Halaman

Minggu, 22 Desember 2013

YANG DIIRIKAN DAN DIINGINI GUS DUR




Suatu ketika saat sedang berdua dengan Gus Dur beliau bercerita banyak hal tentang keteladanan ulama-ulama terdahulu. Saat beliau pergi ke Baghdad Irak di tahun 1991 bersama Ibu Sinta Nuriyah dan adik bungsunya, Hasyim Wahid, di sela-sela dialog saya bertanya kepada Gus Dur: “La menawi ingkang dipun pengini Bapak piyambak nopo?” (Kalau bapak sendiri penginnya apa).

Jawab Gus Dur: “Jan jane aku iku lo iri karo Kanjeng Nabi”, beliau sambil ngekek tertawa. “Lo nganti saiki ora mandeg-mandeg walaupun sak detik ummate moco sholawate Kanjeng Nabi terus ra ono watese. Iku kerana welas asihe Kanjeng Nabi maring ummate.” (Aku lho iri sama Kanjeng Nabi Saw. Karena sampai saat ini tidak pernah lewat sedetikpun ummatnya berhenti, terus siang malam tak ada batasnya membacakan sholawat Nabi Saw.)

“Nek diarani kepengin, aku mung pengin nek aku mati wong-wong iku ora mandeg macakna meski mung Fatehah kanggo aku” (Kalau dianggap saya punya keinginan, aku hanya ingin jika aku meninggal nanti orang-orang tidak berhenti mendoakan saya meskipun hanya dengan membacakan surat al-Fatihah), imbuh Gus Dur.

“Dan nanti kalau ada kesempatan, ziarahlah kamu ke Syaikh Abdul Qodir Jailani di Baghdad,” kata beliau lagi.

“Nggih Pak,” jawabku.

Dari kalimat di atas saya memahaminya seperti ini: meskipun Gus Dur sedang memerankan peran apapun di dunia baik sebagai Kyai, Ketua Umum PBNU, Ketua Dewan Syuro PKB, Politisi, Budayawan, Presiden WCRP, Presiden RI, maupun Guru Bangsa, Gus Dur tetap merasa tidak menjadi apa-apa.
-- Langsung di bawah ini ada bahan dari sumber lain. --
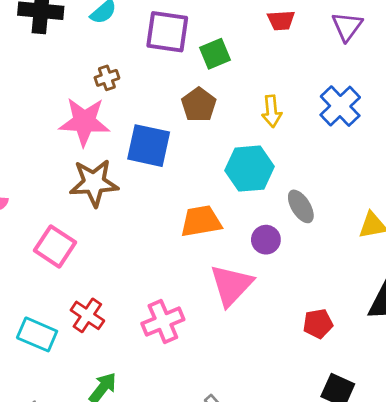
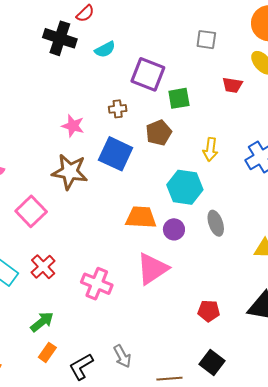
brown cross: (107, 78) -> (118, 109), moved
pink star: (84, 122) -> (73, 126), size x0.6
purple circle: (266, 240) -> (174, 229), moved
pink cross: (163, 321) -> (97, 284), turned 32

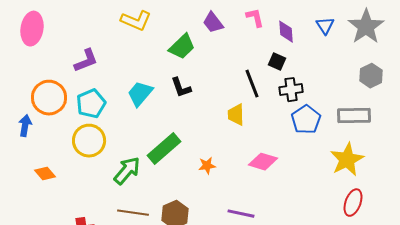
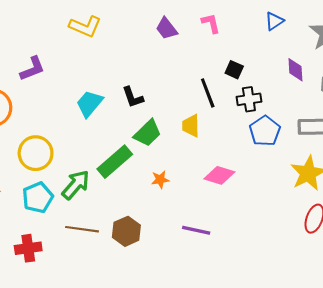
blue triangle: (325, 26) -> (274, 21), moved, turned 30
purple diamond: (286, 32) -> (295, 70), moved
green trapezoid: (182, 47) -> (148, 133), moved
cyan pentagon: (91, 104) -> (38, 198), moved

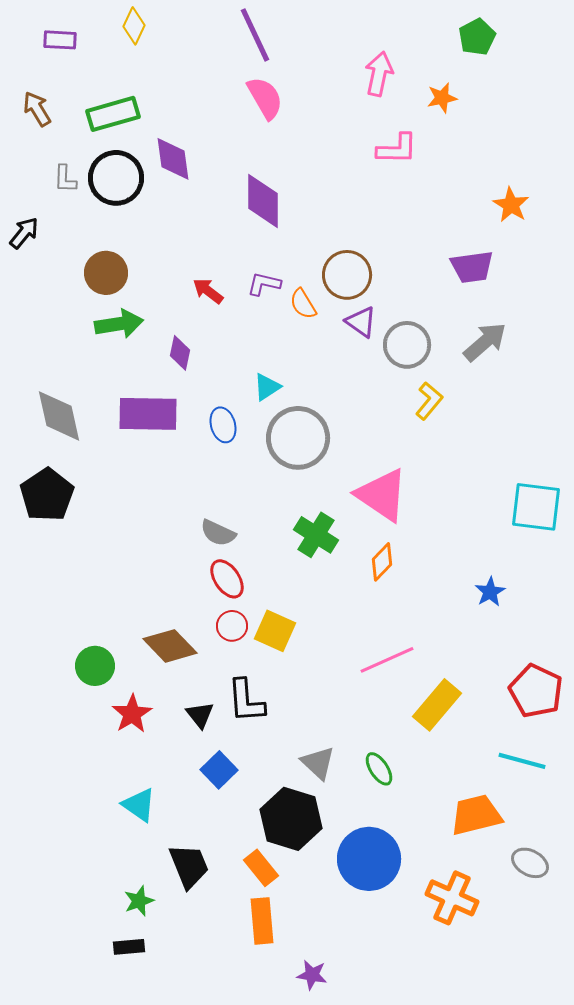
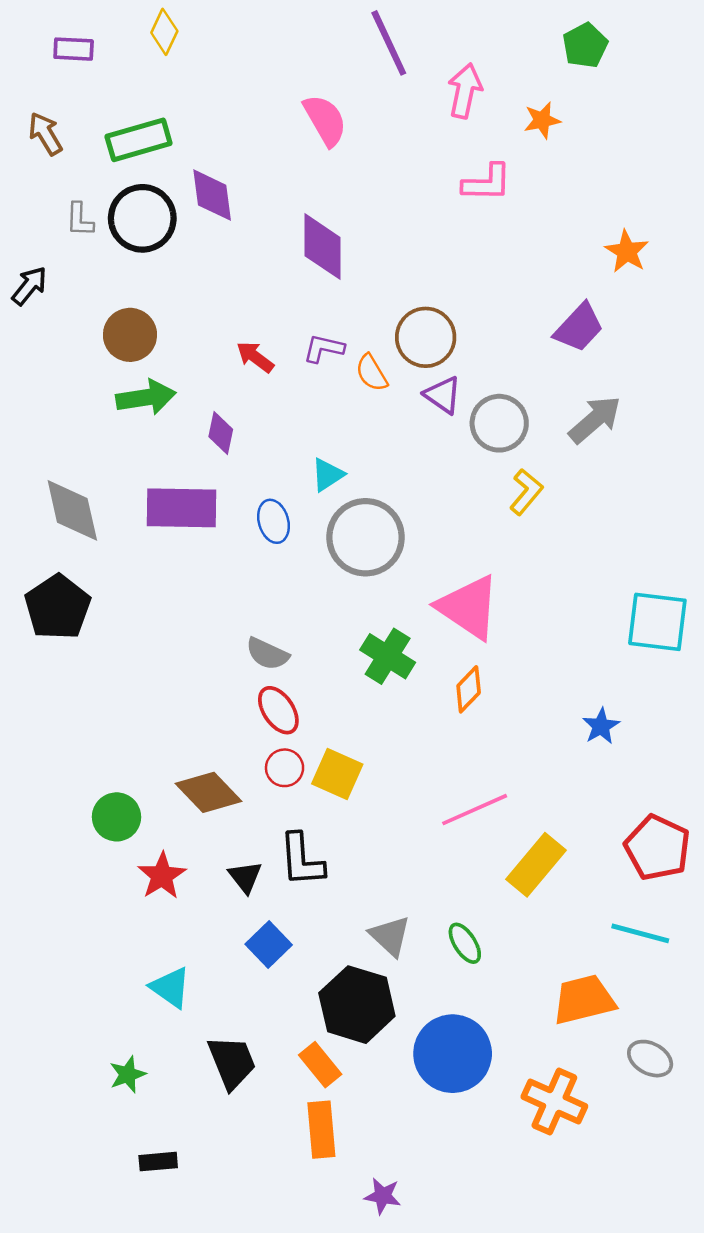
purple line: (255, 35) -> (389, 43), moved
purple trapezoid: (472, 267) -> (579, 328), turned -39
green star: (139, 901) -> (128, 1075), moved

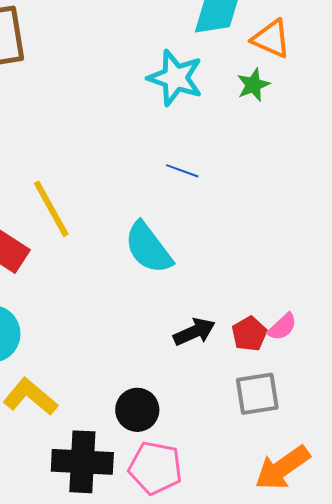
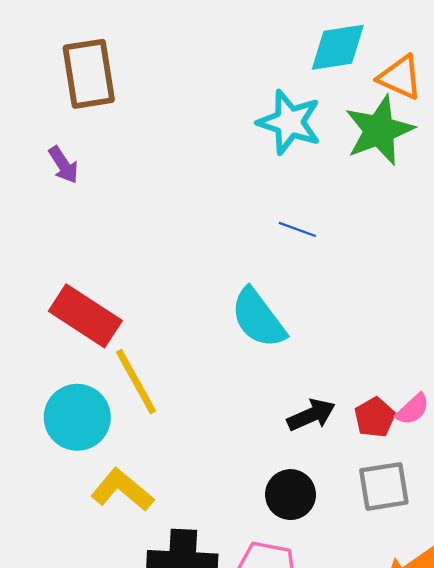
green star: (253, 85) -> (379, 130), size x1.8
yellow line: (51, 209) -> (136, 382), moved
black circle: (137, 410) -> (291, 495), moved

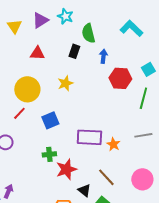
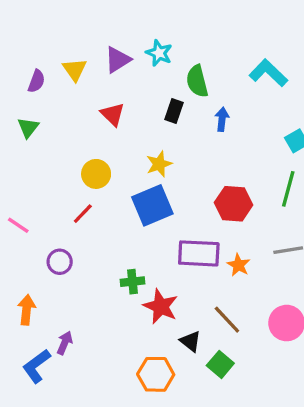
red triangle: (37, 53) -> (113, 114), turned 42
red hexagon: (120, 78) -> (234, 204), moved
yellow circle: (27, 89) -> (96, 174), size x0.7
blue square: (50, 120) -> (152, 205), moved, size x1.4
red star: (66, 169) -> (161, 306), turned -30

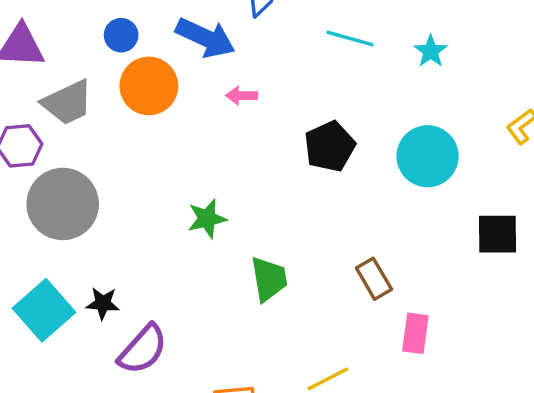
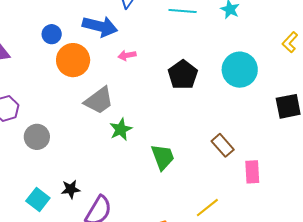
gray trapezoid: (67, 102) -> (99, 100), moved
gray circle: (63, 204) -> (37, 137), size x0.6
cyan square: (44, 310) -> (38, 200), size x0.7

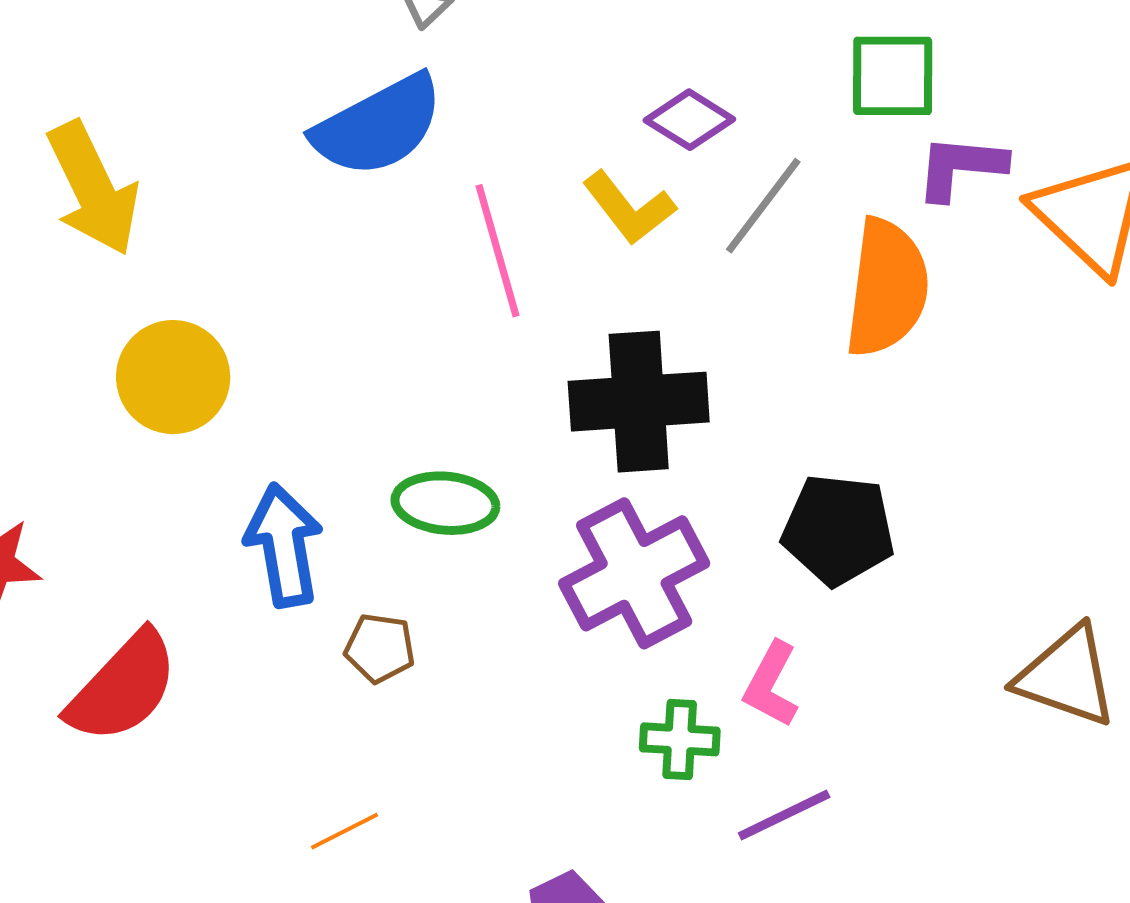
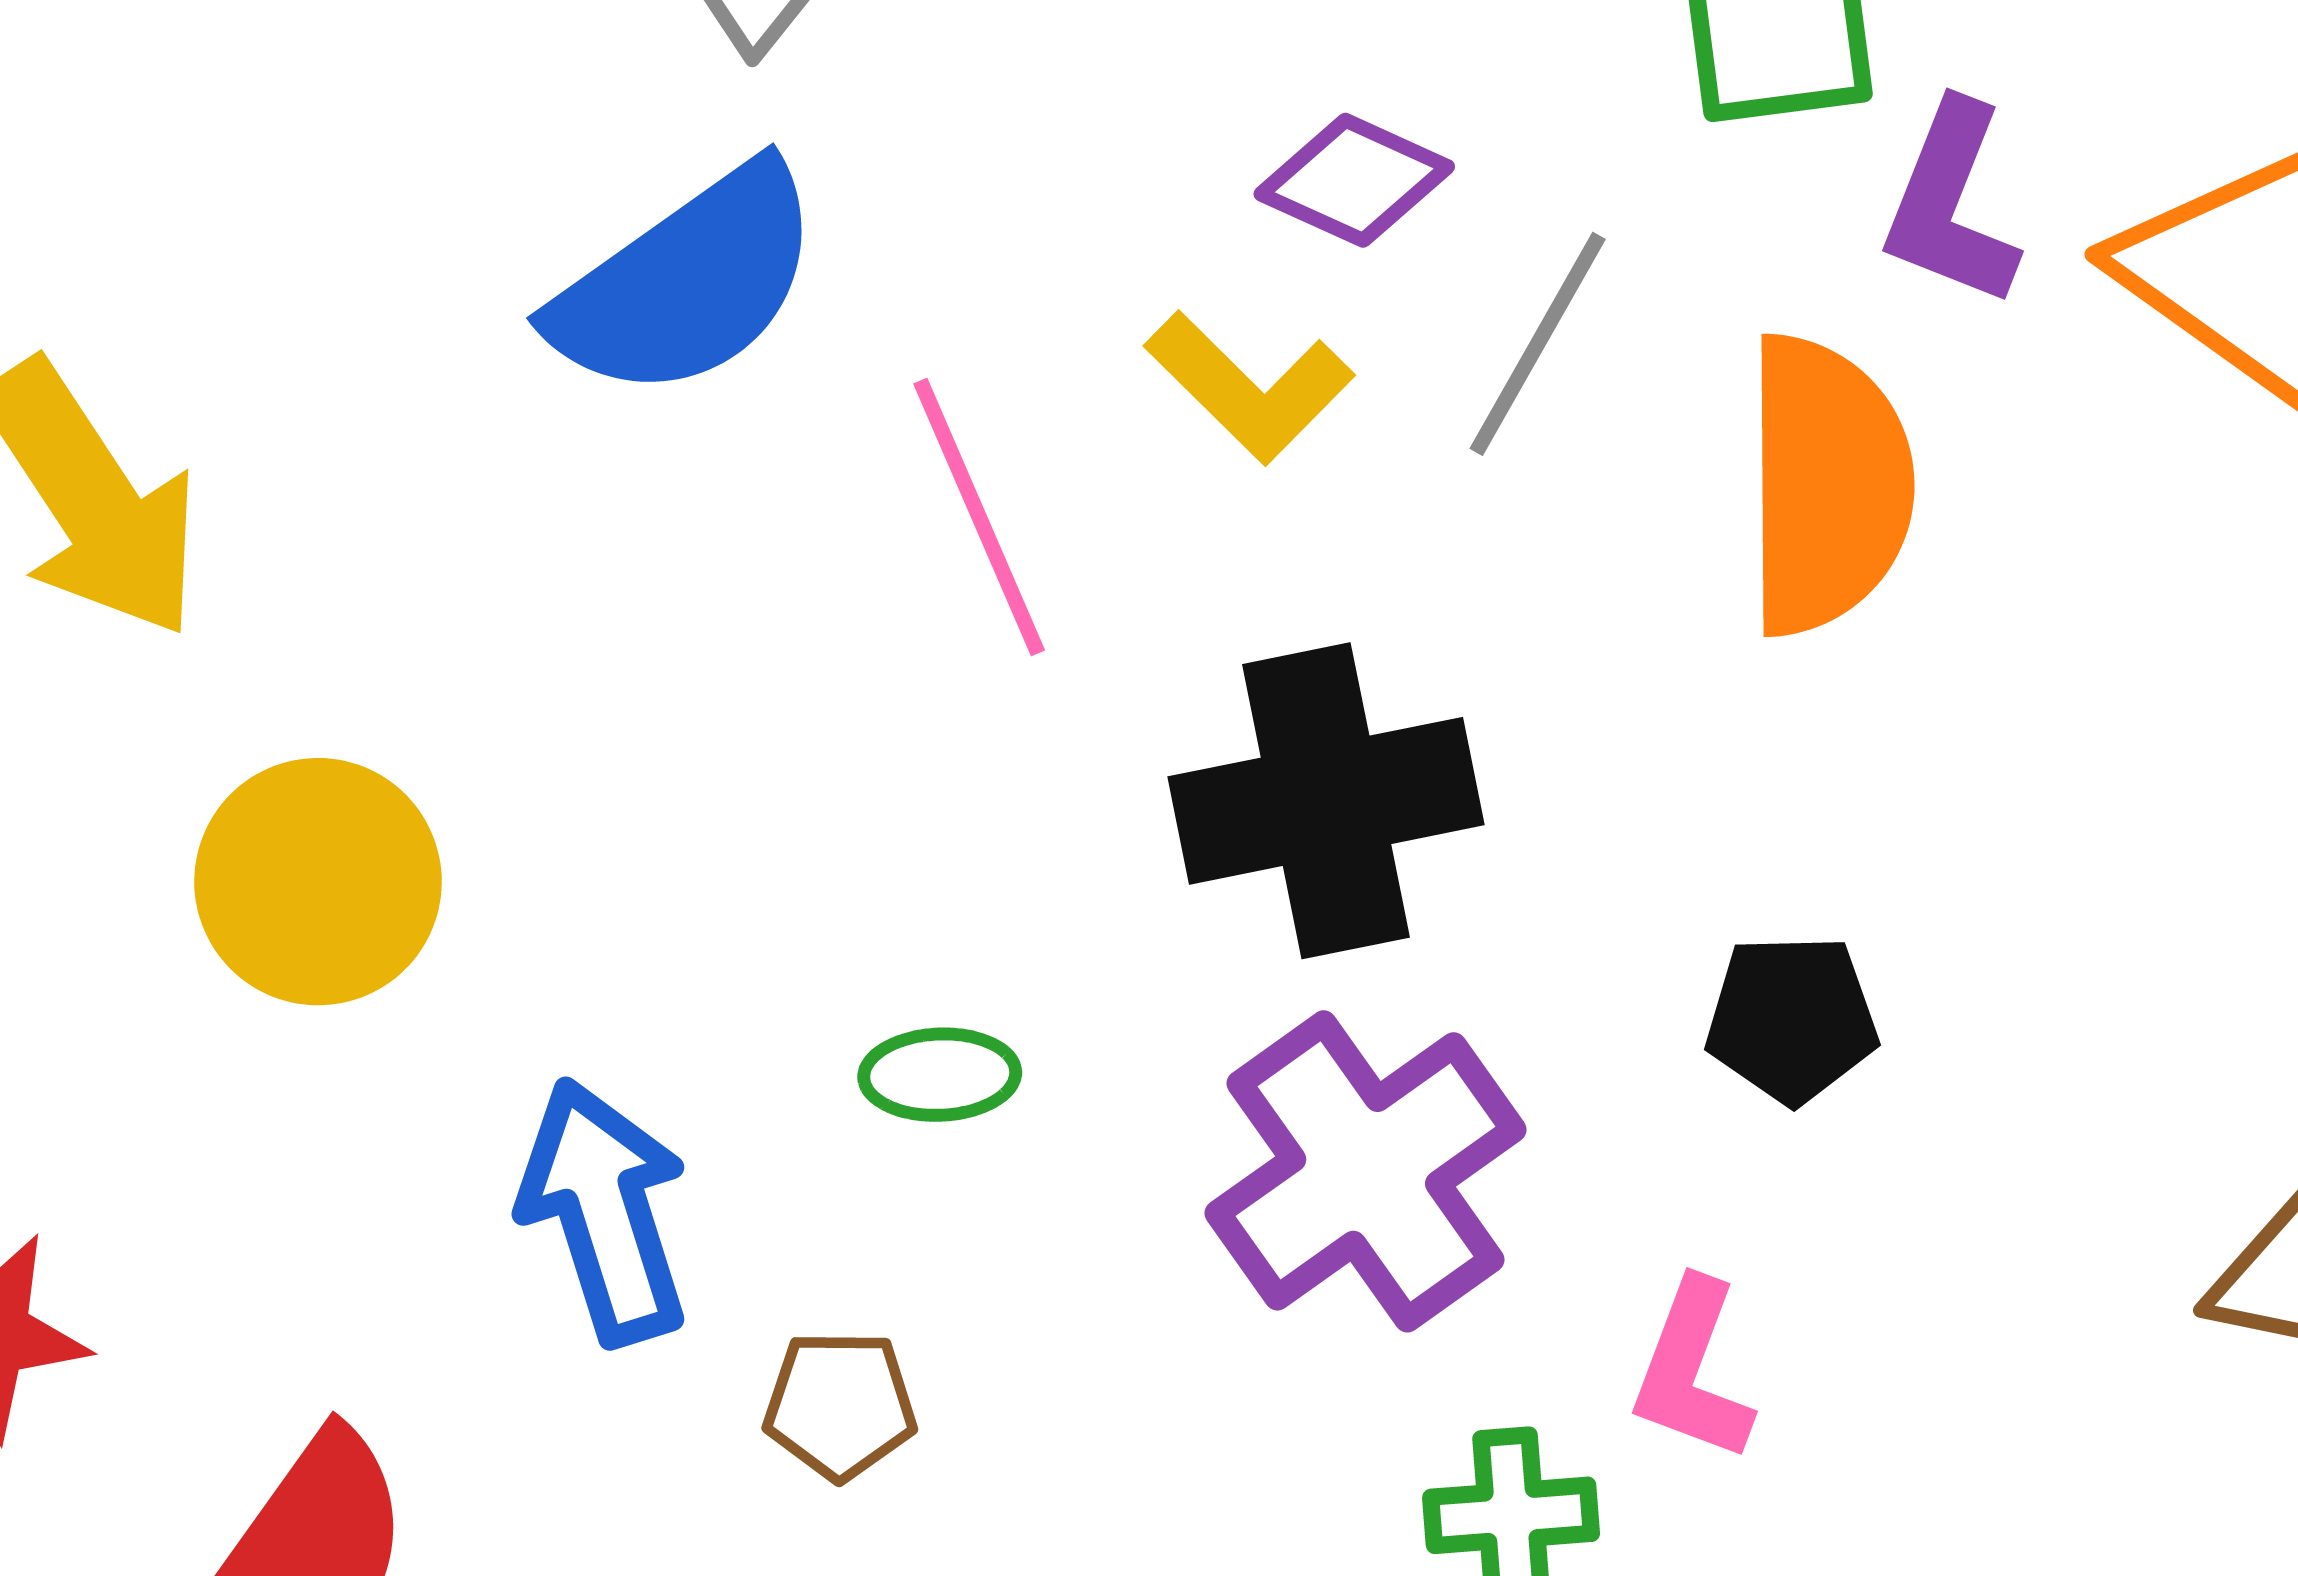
purple L-shape: (961, 167) -> (1951, 204), turned -66
green ellipse: (445, 503) -> (940, 1075), size x0.7
black pentagon: (838, 530) -> (1792, 1019), size x0.7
Dan semuanya itu hanya jalan untuk mendapatkan ridha Nya Allah Swt. (Sumber cerita: Gus Nuruddin Udien Hidayat).

Lahu al-Fatihah…
____________________
Allahumma shalli wasallim wabarik ‘ala Sayyidina Muhammadin wa’ala Aalihi wa Shahbihi ajma’in.